[Recorded data]
□ □ □ □
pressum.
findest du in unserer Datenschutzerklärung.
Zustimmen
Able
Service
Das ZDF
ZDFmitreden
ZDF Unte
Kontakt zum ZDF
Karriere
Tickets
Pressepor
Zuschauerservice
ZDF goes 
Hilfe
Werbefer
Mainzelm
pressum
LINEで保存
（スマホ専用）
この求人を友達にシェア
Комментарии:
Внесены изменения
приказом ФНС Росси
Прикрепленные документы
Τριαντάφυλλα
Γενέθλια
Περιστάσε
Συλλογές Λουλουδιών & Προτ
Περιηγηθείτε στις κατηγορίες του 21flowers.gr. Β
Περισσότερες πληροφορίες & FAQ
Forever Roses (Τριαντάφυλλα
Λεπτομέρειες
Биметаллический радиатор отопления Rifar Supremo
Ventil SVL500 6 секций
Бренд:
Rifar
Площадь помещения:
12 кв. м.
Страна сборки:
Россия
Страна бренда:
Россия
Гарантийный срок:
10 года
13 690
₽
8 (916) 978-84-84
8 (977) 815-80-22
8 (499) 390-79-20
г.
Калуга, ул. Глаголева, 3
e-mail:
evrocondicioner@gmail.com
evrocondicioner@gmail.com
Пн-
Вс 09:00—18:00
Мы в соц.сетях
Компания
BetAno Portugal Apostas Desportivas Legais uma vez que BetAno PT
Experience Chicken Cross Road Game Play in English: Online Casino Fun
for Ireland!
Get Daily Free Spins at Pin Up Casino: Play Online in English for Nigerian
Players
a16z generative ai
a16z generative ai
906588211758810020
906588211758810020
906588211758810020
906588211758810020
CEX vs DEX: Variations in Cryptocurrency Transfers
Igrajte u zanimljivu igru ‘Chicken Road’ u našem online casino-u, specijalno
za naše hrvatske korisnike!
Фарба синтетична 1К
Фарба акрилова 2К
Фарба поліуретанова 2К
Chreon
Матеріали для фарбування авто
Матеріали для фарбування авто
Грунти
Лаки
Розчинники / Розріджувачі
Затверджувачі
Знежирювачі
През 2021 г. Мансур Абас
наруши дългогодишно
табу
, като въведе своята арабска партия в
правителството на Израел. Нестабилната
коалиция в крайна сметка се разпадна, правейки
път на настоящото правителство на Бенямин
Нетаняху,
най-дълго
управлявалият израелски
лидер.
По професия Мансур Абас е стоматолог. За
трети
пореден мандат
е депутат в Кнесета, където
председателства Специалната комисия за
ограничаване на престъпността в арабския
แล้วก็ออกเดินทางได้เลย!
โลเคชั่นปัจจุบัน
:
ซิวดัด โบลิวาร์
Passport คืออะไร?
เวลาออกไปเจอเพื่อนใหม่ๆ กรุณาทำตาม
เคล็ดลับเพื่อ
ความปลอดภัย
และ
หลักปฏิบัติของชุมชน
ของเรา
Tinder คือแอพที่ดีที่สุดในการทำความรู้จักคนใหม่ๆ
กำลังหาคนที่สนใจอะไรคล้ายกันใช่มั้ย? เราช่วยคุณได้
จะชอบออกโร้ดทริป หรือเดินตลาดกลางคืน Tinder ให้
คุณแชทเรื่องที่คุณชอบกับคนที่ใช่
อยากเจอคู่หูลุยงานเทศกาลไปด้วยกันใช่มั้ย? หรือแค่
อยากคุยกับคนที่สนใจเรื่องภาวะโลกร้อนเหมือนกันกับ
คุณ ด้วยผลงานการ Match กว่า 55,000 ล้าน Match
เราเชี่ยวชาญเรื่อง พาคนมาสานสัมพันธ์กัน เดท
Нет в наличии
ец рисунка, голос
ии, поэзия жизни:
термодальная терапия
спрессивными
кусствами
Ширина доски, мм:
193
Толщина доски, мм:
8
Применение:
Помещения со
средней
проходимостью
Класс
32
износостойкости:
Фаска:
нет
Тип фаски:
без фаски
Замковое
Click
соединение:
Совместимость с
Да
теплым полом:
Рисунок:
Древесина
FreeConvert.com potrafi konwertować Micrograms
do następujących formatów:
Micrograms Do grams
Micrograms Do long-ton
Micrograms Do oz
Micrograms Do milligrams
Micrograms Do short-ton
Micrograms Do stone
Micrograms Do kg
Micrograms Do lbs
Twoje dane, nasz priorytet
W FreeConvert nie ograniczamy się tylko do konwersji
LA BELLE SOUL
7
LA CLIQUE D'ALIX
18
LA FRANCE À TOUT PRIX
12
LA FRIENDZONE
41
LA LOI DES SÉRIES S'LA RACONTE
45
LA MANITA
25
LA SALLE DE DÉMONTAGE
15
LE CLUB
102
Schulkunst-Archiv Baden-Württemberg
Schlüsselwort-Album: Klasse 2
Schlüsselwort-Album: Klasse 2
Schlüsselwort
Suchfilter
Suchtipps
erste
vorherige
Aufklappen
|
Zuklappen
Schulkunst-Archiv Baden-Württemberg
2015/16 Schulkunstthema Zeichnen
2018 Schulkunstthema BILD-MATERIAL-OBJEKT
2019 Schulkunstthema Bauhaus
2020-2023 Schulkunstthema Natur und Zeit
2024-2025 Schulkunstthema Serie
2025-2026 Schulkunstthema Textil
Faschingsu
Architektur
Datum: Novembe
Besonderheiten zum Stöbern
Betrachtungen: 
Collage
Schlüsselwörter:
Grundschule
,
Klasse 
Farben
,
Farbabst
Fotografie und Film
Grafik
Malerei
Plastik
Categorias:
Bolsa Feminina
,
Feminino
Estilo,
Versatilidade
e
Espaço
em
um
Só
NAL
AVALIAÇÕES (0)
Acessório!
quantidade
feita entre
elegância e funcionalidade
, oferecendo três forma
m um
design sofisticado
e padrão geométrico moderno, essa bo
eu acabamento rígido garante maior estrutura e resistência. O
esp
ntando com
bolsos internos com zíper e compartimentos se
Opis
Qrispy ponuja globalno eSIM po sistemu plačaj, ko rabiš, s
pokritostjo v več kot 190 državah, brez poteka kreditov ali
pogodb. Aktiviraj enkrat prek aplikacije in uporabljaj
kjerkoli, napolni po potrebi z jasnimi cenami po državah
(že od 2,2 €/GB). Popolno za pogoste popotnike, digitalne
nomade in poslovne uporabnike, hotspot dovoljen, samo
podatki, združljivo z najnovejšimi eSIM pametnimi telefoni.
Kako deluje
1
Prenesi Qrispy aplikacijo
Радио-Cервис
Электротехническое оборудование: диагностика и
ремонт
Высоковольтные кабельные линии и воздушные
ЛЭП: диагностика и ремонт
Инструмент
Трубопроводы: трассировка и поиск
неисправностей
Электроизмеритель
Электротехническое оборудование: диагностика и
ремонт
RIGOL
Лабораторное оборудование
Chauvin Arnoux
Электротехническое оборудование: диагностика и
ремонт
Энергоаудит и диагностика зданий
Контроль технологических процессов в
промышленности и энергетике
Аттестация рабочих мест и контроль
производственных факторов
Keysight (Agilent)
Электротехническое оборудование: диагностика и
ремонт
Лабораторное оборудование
□ □ □ □
*WORK TASK*: Please retype all of the records, keeping each line exactly as it is.

*RESPONSE*:
pressum.
findest du in unserer Datenschutzerklärung.
Zustimmen
Able
Service
Das ZDF
ZDFmitreden
ZDF Unte
Kontakt zum ZDF
Karriere
Tickets
Pressepor
Zuschauerservice
ZDF goes 
Hilfe
Werbefer
Mainzelm
pressum
LINEで保存
（スマホ専用）
この求人を友達にシェア
Комментарии:
Внесены изменения
приказом ФНС Росси
Прикрепленные документы
Τριαντάφυλλα
Γενέθλια
Περιστάσε
Συλλογές Λουλουδιών & Προτ
Περιηγηθείτε στις κατηγορίες του 21flowers.gr. Β
Περισσότερες πληροφορίες & FAQ
Forever Roses (Τριαντάφυλλα
Λεπτομέρειες
Биметаллический радиатор отопления Rifar Supremo
Ventil SVL500 6 секций
Бренд:
Rifar
Площадь помещения:
12 кв. м.
Страна сборки:
Россия
Страна бренда:
Россия
Гарантийный срок:
10 года
13 690
₽
8 (916) 978-84-84
8 (977) 815-80-22
8 (499) 390-79-20
г.
Калуга, ул. Глаголева, 3
e-mail:
evrocondicioner@gmail.com
evrocondicioner@gmail.com
Пн-
Вс 09:00—18:00
Мы в соц.сетях
Компания
BetAno Portugal Apostas Desportivas Legais uma vez que BetAno PT
Experience Chicken Cross Road Game Play in English: Online Casino Fun
for Ireland!
Get Daily Free Spins at Pin Up Casino: Play Online in English for Nigerian
Players
a16z generative ai
a16z generative ai
906588211758810020
906588211758810020
906588211758810020
906588211758810020
CEX vs DEX: Variations in Cryptocurrency Transfers
Igrajte u zanimljivu igru ‘Chicken Road’ u našem online casino-u, specijalno
za naše hrvatske korisnike!
Фарба синтетична 1К
Фарба акрилова 2К
Фарба поліуретанова 2К
Chreon
Матеріали для фарбування авто
Матеріали для фарбування авто
Грунти
Лаки
Розчинники / Розріджувачі
Затверджувачі
Знежирювачі
През 2021 г. Мансур Абас
наруши дългогодишно
табу
, като въведе своята арабска партия в
правителството на Израел. Нестабилната
коалиция в крайна сметка се разпадна, правейки
път на настоящото правителство на Бенямин
Нетаняху,
най-дълго
управлявалият израелски
лидер.
По професия Мансур Абас е стоматолог. За
трети
пореден мандат
е депутат в Кнесета, където
председателства Специалната комисия за
ограничаване на престъпността в арабския
แล้วก็ออกเดินทางได้เลย!
โลเคชั่นปัจจุบัน
:
ซิวดัด โบลิวาร์
Passport คืออะไร?
เวลาออกไปเจอเพื่อนใหม่ๆ กรุณาทำตาม
เคล็ดลับเพื่อ
ความปลอดภัย
และ
หลักปฏิบัติของชุมชน
ของเรา
Tinder คือแอพที่ดีที่สุดในการทำความรู้จักคนใหม่ๆ
กำลังหาคนที่สนใจอะไรคล้ายกันใช่มั้ย? เราช่วยคุณได้
จะชอบออกโร้ดทริป หรือเดินตลาดกลางคืน Tinder ให้
คุณแชทเรื่องที่คุณชอบกับคนที่ใช่
อยากเจอคู่หูลุยงานเทศกาลไปด้วยกันใช่มั้ย? หรือแค่
อยากคุยกับคนที่สนใจเรื่องภาวะโลกร้อนเหมือนกันกับ
คุณ ด้วยผลงานการ Match กว่า 55,000 ล้าน Match
เราเชี่ยวชาญเรื่อง พาคนมาสานสัมพันธ์กัน เดท
Нет в наличии
ец рисунка, голос
ии, поэзия жизни:
термодальная терапия
спрессивными
кусствами
Ширина доски, мм:
193
Толщина доски, мм:
8
Применение:
Помещения со
средней
проходимостью
Класс
32
износостойкости:
Фаска:
нет
Тип фаски:
без фаски
Замковое
Click
соединение:
Совместимость с
Да
теплым полом:
Рисунок:
Древесина
FreeConvert.com potrafi konwertować Micrograms
do następujących formatów:
Micrograms Do grams
Micrograms Do long-ton
Micrograms Do oz
Micrograms Do milligrams
Micrograms Do short-ton
Micrograms Do stone
Micrograms Do kg
Micrograms Do lbs
Twoje dane, nasz priorytet
W FreeConvert nie ograniczamy się tylko do konwersji
LA BELLE SOUL
7
LA CLIQUE D'ALIX
18
LA FRANCE À TOUT PRIX
12
LA FRIENDZONE
41
LA LOI DES SÉRIES S'LA RACONTE
45
LA MANITA
25
LA SALLE DE DÉMONTAGE
15
LE CLUB
102
Schulkunst-Archiv Baden-Württemberg
Schlüsselwort-Album: Klasse 2
Schlüsselwort-Album: Klasse 2
Schlüsselwort
Suchfilter
Suchtipps
erste
vorherige
Aufklappen
|
Zuklappen
Schulkunst-Archiv Baden-Württemberg
2015/16 Schulkunstthema Zeichnen
2018 Schulkunstthema BILD-MATERIAL-OBJEKT
2019 Schulkunstthema Bauhaus
2020-2023 Schulkunstthema Natur und Zeit
2024-2025 Schulkunstthema Serie
2025-2026 Schulkunstthema Textil
Faschingsu
Architektur
Datum: Novembe
Besonderheiten zum Stöbern
Betrachtungen: 
Collage
Schlüsselwörter:
Grundschule
,
Klasse 
Farben
,
Farbabst
Fotografie und Film
Grafik
Malerei
Plastik
Categorias:
Bolsa Feminina
,
Feminino
Estilo,
Versatilidade
e
Espaço
em
um
Só
NAL
AVALIAÇÕES (0)
Acessório!
quantidade
feita entre
elegância e funcionalidade
, oferecendo três forma
m um
design sofisticado
e padrão geométrico moderno, essa bo
eu acabamento rígido garante maior estrutura e resistência. O
esp
ntando com
bolsos internos com zíper e compartimentos se
Opis
Qrispy ponuja globalno eSIM po sistemu plačaj, ko rabiš, s
pokritostjo v več kot 190 državah, brez poteka kreditov ali
pogodb. Aktiviraj enkrat prek aplikacije in uporabljaj
kjerkoli, napolni po potrebi z jasnimi cenami po državah
(že od 2,2 €/GB). Popolno za pogoste popotnike, digitalne
nomade in poslovne uporabnike, hotspot dovoljen, samo
podatki, združljivo z najnovejšimi eSIM pametnimi telefoni.
Kako deluje
1
Prenesi Qrispy aplikacijo
Радио-Cервис
Электротехническое оборудование: диагностика и
ремонт
Высоковольтные кабельные линии и воздушные
ЛЭП: диагностика и ремонт
Инструмент
Трубопроводы: трассировка и поиск
неисправностей
Электроизмеритель
Электротехническое оборудование: диагностика и
ремонт
RIGOL
Лабораторное оборудование
Chauvin Arnoux
Электротехническое оборудование: диагностика и
ремонт
Энергоаудит и диагностика зданий
Контроль технологических процессов в
промышленности и энергетике
Аттестация рабочих мест и контроль
производственных факторов
Keysight (Agilent)
Электротехническое оборудование: диагностика и
ремонт
Лабораторное оборудование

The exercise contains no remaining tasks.